The site would include a classroom building, splash pads and a mock city block for simulating crime scenarios, all of which could also be used by local and nearby law enforcement agencies for continued training. Construction of the full site would cost $1.6 to $2 million, according to Derek Wagner, Mesa State College director of strategic initiatives.
Mesa County and the city of Grand Junction are likely to chip in on the project, Wagner said, but it isn’t clear who will pay for what yet. The county has a $600,000 Department of Local Affairs grant it plans to dedicate to building the driving track. The grant money has to be spent by summer 2012.

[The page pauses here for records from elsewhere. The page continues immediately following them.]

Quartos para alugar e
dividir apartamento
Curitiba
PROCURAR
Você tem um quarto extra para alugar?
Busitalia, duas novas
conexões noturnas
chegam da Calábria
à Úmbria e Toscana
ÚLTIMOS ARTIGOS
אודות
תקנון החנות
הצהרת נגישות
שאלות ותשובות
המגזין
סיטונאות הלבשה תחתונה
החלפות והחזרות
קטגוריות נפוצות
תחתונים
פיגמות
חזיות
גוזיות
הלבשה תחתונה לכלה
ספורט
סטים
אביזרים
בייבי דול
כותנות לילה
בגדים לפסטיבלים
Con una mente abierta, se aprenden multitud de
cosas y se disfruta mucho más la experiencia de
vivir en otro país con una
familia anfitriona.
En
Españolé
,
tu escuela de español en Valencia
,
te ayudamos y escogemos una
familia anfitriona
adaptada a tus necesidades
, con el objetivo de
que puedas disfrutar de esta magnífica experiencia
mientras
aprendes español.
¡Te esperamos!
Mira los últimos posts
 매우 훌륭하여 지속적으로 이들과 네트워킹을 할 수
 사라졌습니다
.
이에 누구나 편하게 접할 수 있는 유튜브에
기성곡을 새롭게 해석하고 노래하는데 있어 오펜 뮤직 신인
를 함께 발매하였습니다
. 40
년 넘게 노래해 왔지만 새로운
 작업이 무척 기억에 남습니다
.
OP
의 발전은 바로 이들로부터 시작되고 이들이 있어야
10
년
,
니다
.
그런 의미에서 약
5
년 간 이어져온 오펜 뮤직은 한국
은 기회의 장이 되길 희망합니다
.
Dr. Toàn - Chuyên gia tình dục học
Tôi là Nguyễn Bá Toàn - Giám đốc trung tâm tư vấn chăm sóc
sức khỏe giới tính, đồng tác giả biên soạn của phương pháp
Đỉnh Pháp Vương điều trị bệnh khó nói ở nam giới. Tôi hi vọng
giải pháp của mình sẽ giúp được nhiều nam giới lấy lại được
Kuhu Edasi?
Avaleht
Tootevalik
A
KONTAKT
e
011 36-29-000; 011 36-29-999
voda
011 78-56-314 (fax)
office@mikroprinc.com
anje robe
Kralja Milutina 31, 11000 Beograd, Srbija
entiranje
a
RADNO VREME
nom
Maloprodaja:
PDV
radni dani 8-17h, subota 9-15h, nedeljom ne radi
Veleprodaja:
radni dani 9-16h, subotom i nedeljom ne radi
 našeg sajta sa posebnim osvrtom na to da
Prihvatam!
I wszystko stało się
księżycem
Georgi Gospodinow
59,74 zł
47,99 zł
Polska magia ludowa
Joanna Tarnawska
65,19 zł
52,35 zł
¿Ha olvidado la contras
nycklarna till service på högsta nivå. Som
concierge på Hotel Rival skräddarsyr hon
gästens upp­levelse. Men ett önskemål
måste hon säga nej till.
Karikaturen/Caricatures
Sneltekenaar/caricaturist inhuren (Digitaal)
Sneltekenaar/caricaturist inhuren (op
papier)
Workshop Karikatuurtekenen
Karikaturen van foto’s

The college submitted an application in 2008 to acquire Bureau of Land Management property for a regional public-safety training facility in the Whitewater Hill area. The original proposal was for 209 acres, but plans have been scaled back to 80 acres because endangered cacti in the area could not be removed for construction. Wagner said the college hopes to finalize the land purchase by the end of the year.
BLM land can be purchased by local or state governments or their entities under the Recreation and Public Purposes Act, as long as the land is used for recreational or public purposes and an environmental study is performed. The BLM is working on an environmental study for the 80-acre site and has to get approval at the state and federal levels before transferring the land.
Catherine Robertson, field manager of the Grand Junction BLM office, said land transfers under the Recreation and Public Purposes Act are rare. Mesa County purchased some BLM land previously, but this would be Mesa State’s first time doing so.
Brigitte Sundermann, director of Western Colorado Community College, said her goal is to eventually house all POST Academy classes on the 80-acre site. The academy has conducted some obstacle course and fitness training in parks and driving training at the Whitewater Boat Ramp.
“This gives it a feeling of an academy, a feeling of continuity,” Sundermann said of the plans.